Three cities in Canada are set to have bitcoin ATMs installed in the coming weeks, making the country the top ATM location in the world. New ATMs will be installed in the Canadian capital city Ottawa as well as Montreal and financial hub Toronto.
The ATM operators are announcing their plans to install machines across the country even as Canada's central bank issued a statement yesterday declaring bitcoin is not recognised as legal tender there.
Fadi Azouz, who operates the Montreal machine, said his ATM would be installed by 24th January at the Bitcoin Embassy in Montreal. It will take live rates from either BitStamp or the Canadian exchange Virtex and will charge a 5% fee for transactions. The 'embassy' is a non-profit organisation dedicated to promoting bitcoin. Azouz said the central bank's announcement would have no impact on his plans:
Azouz added that his company, Vx5 Technologies, will be installing and operating bitcoin ATMs in eight countries this year. They include Lebanon, the Philippines, Hungary and Venezuela, among others.
Azouz will not be operating a Lamassu or Robocoin machine, which are the two most well known manufacturers of bitcoin ATMs at present. Instead, he has opted for a machine built by an Ottawa company called Bitaccess. The firm calls its machines 'BTMs'.
Bitaccess makes a machine that converts fiat currency to bitcoin and another model that does two-way conversions. Current players Lamassu and Robocoin offer machines that convert fiat to bitcoin or two-way conversions respectively.
The Ottawa ATM maker has also included a wallet-generation feature on its machines. This means the ATM can create a wallet for a user who does not have an existing way of storing bitcoins. According to Bitaccess, a high-entropy, one-time, paper wallet is generated, which is then scanned manually by the user. The company says it doesn't store any information about the printed wallets.
Ottawa will also get a Bitaccess machine, according to a report from the Ottawa Citizen. The machine will be operated by a company called BIT-Capital, which also claims to run several cryptocurrency investment funds. The Ottawa ATM was installed in the Clocktower Brew Pub yesterday, according to the Citizen's report. The micro-brewery boasts four home-brewed beers and an "upscale pub menu".

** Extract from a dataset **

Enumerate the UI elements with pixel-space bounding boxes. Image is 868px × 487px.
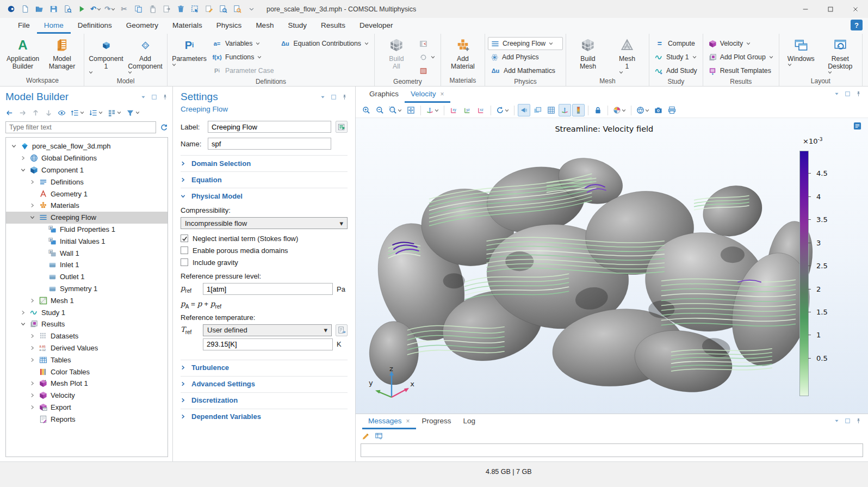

Tom Drummond, a bitcoin user in Ottawa, said he welcomed the arrival of an ATM in the city. He said his current method of buying bitcoin on Canadian exchange Virtex takes between two hours and three days, depending on how he transfers his money to the exchange.
Virtex charges a 1.5% fee for a 120-day trading volume of less than 400 BTC and 0.5% for a trading volume greater than 2,000 BTC. It also allows customers to deposit or withdraw cash using a prepaid debit card that costs CA$10 for the card and CA$2 for each cash withdrawal from an ATM. The process can be complicated and daunting for a new user, which is one reason Drummond welcomes bitcoin ATMs in Canada.

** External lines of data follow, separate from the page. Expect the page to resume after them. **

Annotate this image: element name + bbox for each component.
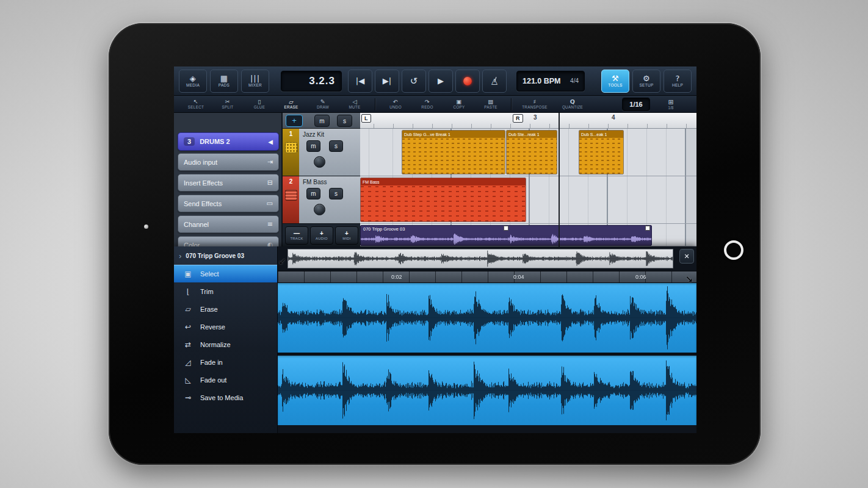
midi-clip-fm-bass[interactable]: FM Bass xyxy=(360,178,526,222)
waveform-left-channel[interactable] xyxy=(278,283,696,353)
track-row-jazz-kit[interactable]: 1 Jazz Kit m s xyxy=(283,129,360,176)
help-button[interactable]: ? HELP xyxy=(664,70,692,93)
track-lane-audio[interactable]: 070 Tripp Groove 03 xyxy=(360,224,696,246)
midi-clip-dubstep-1[interactable]: Dub Step G...ve Break 1 xyxy=(402,130,505,174)
clip-handle[interactable] xyxy=(504,226,508,231)
volume-knob[interactable] xyxy=(314,156,325,168)
selected-track-button[interactable]: 3 DRUMS 2 ◀ xyxy=(178,132,279,151)
resize-handle-se-icon[interactable]: ↘ xyxy=(685,274,693,285)
clip-name: FM Bass xyxy=(363,180,380,184)
insert-effects-icon: ⊟ xyxy=(267,179,273,187)
track-lane-drums[interactable]: Dub Step G...ve Break 1 Dub Ste...reak 1… xyxy=(360,129,696,176)
tools-label: TOOLS xyxy=(608,83,622,87)
grid-icon: ⊞ xyxy=(668,99,673,106)
copy-button[interactable]: ▣ COPY xyxy=(443,96,475,112)
global-solo-button[interactable]: s xyxy=(337,115,352,127)
collapse-chevron-icon[interactable]: › xyxy=(179,251,181,260)
audio-clip-tripp-groove[interactable]: 070 Tripp Groove 03 xyxy=(360,225,652,246)
mute-button[interactable]: m xyxy=(306,188,320,199)
mixer-button[interactable]: ||| MIXER xyxy=(241,70,269,93)
help-label: HELP xyxy=(672,83,683,87)
select-tool-button[interactable]: ↖ SELECT xyxy=(180,96,212,112)
track-list-header: + m s xyxy=(283,113,360,129)
media-icon: ◈ xyxy=(190,74,196,83)
solo-button[interactable]: s xyxy=(329,188,343,199)
inspector-item-send-effects[interactable]: Send Effects ▭ xyxy=(178,195,279,212)
mute-button[interactable]: m xyxy=(306,140,320,152)
remove-track-button[interactable]: — TRACK xyxy=(285,226,308,245)
paste-button[interactable]: ▤ PASTE xyxy=(475,96,507,112)
record-button[interactable] xyxy=(455,70,480,93)
play-button[interactable]: ▶ xyxy=(429,70,453,93)
tools-button[interactable]: ⚒ TOOLS xyxy=(601,70,629,93)
glue-tool-button[interactable]: ▯ GLUE xyxy=(244,96,275,112)
split-tool-button[interactable]: ✂ SPLIT xyxy=(212,96,244,112)
inspector-item-audio-input[interactable]: Audio input ⇥ xyxy=(178,153,279,171)
editor-timeline-ruler[interactable]: 0:02 0:04 0:06 ↘ xyxy=(278,271,696,283)
editor-tool-save-to-media[interactable]: ⊸ Save to Media xyxy=(174,389,277,406)
add-audio-track-button[interactable]: + AUDIO xyxy=(310,226,333,245)
left-channel-waveform xyxy=(278,284,696,352)
time-signature-value: 4/4 xyxy=(570,77,579,84)
left-locator[interactable]: L xyxy=(361,114,371,123)
autoscroll-button[interactable]: + xyxy=(286,115,303,127)
media-button[interactable]: ◈ MEDIA xyxy=(179,70,207,93)
crosshair-icon: + xyxy=(292,116,297,125)
inspector-item-channel[interactable]: Channel ≡ xyxy=(178,215,279,233)
setup-button[interactable]: ⚙ SETUP xyxy=(632,70,660,93)
close-editor-button[interactable]: ✕ xyxy=(679,249,694,264)
track-number: 2 xyxy=(283,178,299,185)
editor-tool-erase[interactable]: ▱ Erase xyxy=(174,300,277,318)
go-to-start-button[interactable]: |◀ xyxy=(348,70,372,93)
track-row-fm-bass[interactable]: 2 FM Bass m s xyxy=(283,176,360,224)
quantize-button[interactable]: Q QUANTIZE xyxy=(554,96,591,112)
scissors-icon: ✂ xyxy=(225,99,230,105)
midi-clip-dubstep-2[interactable]: Dub Ste...reak 1 xyxy=(506,130,557,174)
selected-track-name: DRUMS 2 xyxy=(200,138,230,145)
transpose-button[interactable]: ♯ TRANSPOSE xyxy=(516,96,554,112)
editor-tool-select[interactable]: ▣ Select xyxy=(174,265,277,282)
undo-button[interactable]: ↶ UNDO xyxy=(380,96,411,112)
mute-tool-button[interactable]: ◁ MUTE xyxy=(339,96,371,112)
grid-value-display[interactable]: 1/16 xyxy=(622,98,650,111)
solo-button[interactable]: s xyxy=(329,140,343,152)
trim-icon: ⌊ xyxy=(181,287,195,296)
global-mute-button[interactable]: m xyxy=(314,115,330,127)
editor-tool-fade-in[interactable]: ◿ Fade in xyxy=(174,353,277,371)
editor-tool-reverse[interactable]: ↩ Reverse xyxy=(174,318,277,336)
sample-editor-wave-area: ↙ ✕ 0:02 0:04 0:06 ↘ xyxy=(278,246,696,433)
metronome-button[interactable]: △ xyxy=(482,70,507,93)
editor-tool-trim[interactable]: ⌊ Trim xyxy=(174,282,277,300)
redo-button[interactable]: ↷ REDO xyxy=(411,96,443,112)
editor-tool-fade-out[interactable]: ◺ Fade out xyxy=(174,371,277,389)
inspector-item-insert-effects[interactable]: Insert Effects ⊟ xyxy=(178,174,279,192)
go-to-end-button[interactable]: ▶| xyxy=(375,70,399,93)
editor-tool-normalize[interactable]: ⇄ Normalize xyxy=(174,336,277,353)
timeline-ruler[interactable]: L R 3 4 xyxy=(360,113,696,129)
waveform-overview[interactable] xyxy=(288,249,673,268)
erase-tool-button[interactable]: ▱ ERASE xyxy=(275,96,307,112)
record-icon xyxy=(463,77,472,85)
midi-clip-dubstep-3[interactable]: Dub S...eak 1 xyxy=(579,130,624,174)
midi-notes-preview xyxy=(507,138,557,174)
right-locator[interactable]: R xyxy=(513,114,523,123)
resize-handle-sw-icon[interactable]: ↙ xyxy=(278,256,286,267)
draw-tool-button[interactable]: ✎ DRAW xyxy=(307,96,339,112)
pads-button[interactable]: ▦ PADS xyxy=(210,70,238,93)
time-label: 0:06 xyxy=(635,274,646,280)
clip-handle[interactable] xyxy=(645,226,650,231)
go-to-start-icon: |◀ xyxy=(356,76,364,85)
loop-icon: ↺ xyxy=(410,76,418,87)
add-midi-track-button[interactable]: + MIDI xyxy=(335,226,358,245)
pads-icon: ▦ xyxy=(220,74,228,83)
snap-grid-button[interactable]: ⊞ 1/8 xyxy=(659,99,683,110)
track-lane-bass[interactable]: FM Bass xyxy=(360,176,696,224)
waveform-right-channel[interactable] xyxy=(278,356,696,425)
audio-waveform-preview xyxy=(361,233,651,245)
play-icon: ▶ xyxy=(438,76,444,85)
normalize-icon: ⇄ xyxy=(181,340,195,349)
save-to-media-icon: ⊸ xyxy=(181,393,195,402)
setup-label: SETUP xyxy=(639,83,653,87)
loop-button[interactable]: ↺ xyxy=(402,70,426,93)
volume-knob[interactable] xyxy=(314,204,325,215)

"I feel ATMs will be good exposure to the public for BTC," Drummond said.
In Toronto, Canada's commercial capital, an ATM has been installed at Bitcoin Decentral, a co-working space dedicated to bitcoin businesses in the city's downtown. The space is 5,500 sq ft spread over four floors. The ATM is run by the Bitcoin Alliance of Canada, according to a report from the Toronto Star. It's unclear what type of machine has been installed, but it appears that it is not a Lamassu, as the Star reports that it can perform two-way conversions between bitcoin and fiat currency.

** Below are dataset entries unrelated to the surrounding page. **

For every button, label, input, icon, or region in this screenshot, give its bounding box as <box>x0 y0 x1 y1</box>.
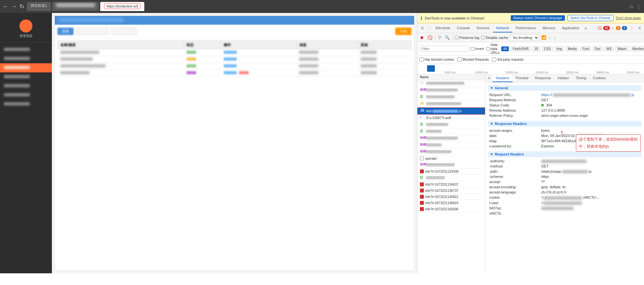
browser-tab-1[interactable]: 网页标签1 <box>27 2 51 11</box>
hide-data-checkbox[interactable] <box>486 47 490 51</box>
dismiss-button[interactable]: Don't show again <box>616 16 641 20</box>
list-item[interactable]: info?t=1673231140821 <box>417 194 485 200</box>
browser-bookmark-icon[interactable]: ☆ <box>629 4 634 10</box>
detail-tab-headers[interactable]: Headers <box>493 74 513 82</box>
sidebar-item-home[interactable] <box>0 45 52 54</box>
detail-tab-initiator[interactable]: Initiator <box>554 74 572 82</box>
list-item[interactable]: 🖼 <box>417 175 485 181</box>
list-item[interactable]: JS <box>417 101 485 107</box>
type-btn-wasm[interactable]: Wasm <box>615 46 628 51</box>
request-headers-title[interactable]: ▼ Request Headers <box>488 151 641 157</box>
browser-tab-2[interactable] <box>52 2 99 11</box>
list-item[interactable]: XHR <box>417 162 485 168</box>
preserve-log-checkbox[interactable] <box>455 36 458 39</box>
disable-cache-checkbox[interactable] <box>481 36 485 39</box>
tab-console[interactable]: Console <box>454 24 473 32</box>
list-item[interactable]: 🖼 <box>417 94 485 101</box>
list-item[interactable]: XHR <box>417 149 485 155</box>
has-blocked-label[interactable]: Has blocked cookies <box>419 57 454 62</box>
type-btn-img[interactable]: Img <box>555 46 564 51</box>
third-party-checkbox[interactable] <box>492 57 496 62</box>
export-har-button[interactable]: ↓ <box>553 35 556 40</box>
item-name <box>426 163 455 167</box>
clear-button[interactable]: 🚫 <box>427 34 433 41</box>
tab-memory[interactable]: Memory <box>539 24 559 32</box>
throttle-select[interactable]: No throttling Fast 3G Slow 3G Offline <box>510 34 539 41</box>
browser-back-btn[interactable]: ← <box>3 3 8 10</box>
list-item[interactable]: info?t=1673231148924 <box>417 200 485 206</box>
list-item[interactable]: operate/ <box>417 155 485 162</box>
type-btn-font[interactable]: Font <box>580 46 591 51</box>
list-item-selected[interactable]: JS app..js <box>417 107 485 115</box>
disable-cache-label[interactable]: Disable cache <box>481 36 508 40</box>
import-har-button[interactable]: ↑ <box>548 35 552 40</box>
browser-tab-address[interactable]: https://[redacted-url] <box>100 2 144 11</box>
tab-network[interactable]: Network <box>493 24 512 32</box>
sidebar-item-permissions[interactable] <box>0 72 52 81</box>
invert-checkbox[interactable] <box>471 47 474 51</box>
sidebar-item-data[interactable] <box>0 54 52 63</box>
preserve-log-label[interactable]: Preserve log <box>455 36 479 40</box>
detail-close-button[interactable]: ✕ <box>485 74 493 82</box>
type-btn-manifest[interactable]: Manifest <box>630 46 644 51</box>
list-item[interactable]: info?t=1673231165006 <box>417 206 485 212</box>
type-btn-doc[interactable]: Doc <box>593 46 602 51</box>
tab-performance[interactable]: Performance <box>512 24 539 32</box>
invert-label[interactable]: Invert <box>471 47 484 51</box>
browser-reload-btn[interactable]: ↻ <box>19 3 24 10</box>
devtools-more-icon[interactable]: ⋮ <box>628 26 635 31</box>
devtools-settings-icon[interactable]: ⚙ <box>419 25 426 32</box>
tab-application[interactable]: Application <box>559 24 583 32</box>
tab-sources[interactable]: Sources <box>473 24 493 32</box>
filter-button[interactable]: ▽ <box>437 34 442 41</box>
type-btn-ws[interactable]: WS <box>604 46 614 51</box>
type-btn-css[interactable]: CSS <box>542 46 553 51</box>
record-button[interactable]: ⏺ <box>419 34 425 41</box>
list-item[interactable]: info?t=1673231133439 <box>417 168 485 175</box>
list-item[interactable]: XHR <box>417 135 485 142</box>
table-row <box>58 70 411 77</box>
sidebar-item-logs[interactable] <box>0 91 52 100</box>
list-item[interactable]: XHR <box>417 142 485 149</box>
list-item[interactable]: 🖼 <box>417 121 485 128</box>
request-url-value[interactable]: https:// .js <box>541 93 640 97</box>
item-checkbox[interactable] <box>420 156 424 160</box>
list-item[interactable]: 🖼 <box>417 128 485 135</box>
sidebar-item-settings[interactable] <box>0 81 52 91</box>
detail-tab-timing[interactable]: Timing <box>572 74 590 82</box>
has-blocked-checkbox[interactable] <box>419 57 423 62</box>
hide-data-label[interactable]: Hide data URLs <box>486 43 500 55</box>
filter-input[interactable] <box>419 46 469 52</box>
sidebar-item-reports[interactable] <box>0 100 52 109</box>
devtools-inspect-icon[interactable]: ⬚ <box>426 25 432 32</box>
type-btn-fetch[interactable]: Fetch/XHR <box>511 46 531 51</box>
match-language-button[interactable]: Always match Chrome's language <box>511 15 565 21</box>
switch-devtools-button[interactable]: Switch DevTools to Chinese <box>567 15 614 21</box>
disable-cache-text: Disable cache <box>486 36 508 40</box>
browser-forward-btn[interactable]: → <box>11 3 17 10</box>
detail-tab-preview[interactable]: Preview <box>513 74 532 82</box>
list-item[interactable]: info?t=1673231136737 <box>417 188 485 194</box>
sidebar-item-users[interactable] <box>0 63 52 72</box>
type-btn-media[interactable]: Media <box>566 46 578 51</box>
response-headers-title[interactable]: ▼ Response Headers <box>488 121 641 127</box>
search-button[interactable]: 🔍 <box>444 34 450 41</box>
detail-tab-cookies[interactable]: Cookies <box>590 74 609 82</box>
list-item[interactable]: XHR <box>417 87 485 94</box>
detail-tab-response[interactable]: Response <box>532 74 555 82</box>
blocked-req-checkbox[interactable] <box>458 57 462 62</box>
list-item[interactable]: 📄 <box>417 80 485 87</box>
devtools-close-icon[interactable]: ✕ <box>637 26 643 31</box>
browser-menu-icon[interactable]: ⋮ <box>636 4 641 10</box>
third-party-label[interactable]: 3rd-party requests <box>492 57 523 62</box>
type-btn-all[interactable]: All <box>501 46 509 51</box>
address-bar[interactable]: https://[redacted-url] <box>104 3 140 9</box>
tab-elements[interactable]: Elements <box>432 24 454 32</box>
general-section-title[interactable]: ▼ General <box>488 85 641 91</box>
item-name: info?t=1673231148924 <box>425 201 459 205</box>
type-btn-js[interactable]: JS <box>532 46 540 51</box>
list-item[interactable]: F .s.535877f.woff <box>417 115 485 121</box>
blocked-req-label[interactable]: Blocked Requests <box>458 57 489 62</box>
tab-more[interactable]: » <box>582 24 589 32</box>
list-item[interactable]: info?t=1673231134637 <box>417 181 485 188</box>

Vancouver was the world's first city to have a bitcoin ATM permanently installed last October. That Robocoin unit made waves after it reportedly accepted more than CA$1m in deposits in its first 29 days of operation. Its operator, Bitcoiniacs, said in December that it would install Robocoin machines in Montreal, Ottawa, Toronto and Calgary in December, but the Bitcoiniacs website only lists the Vancouver machine.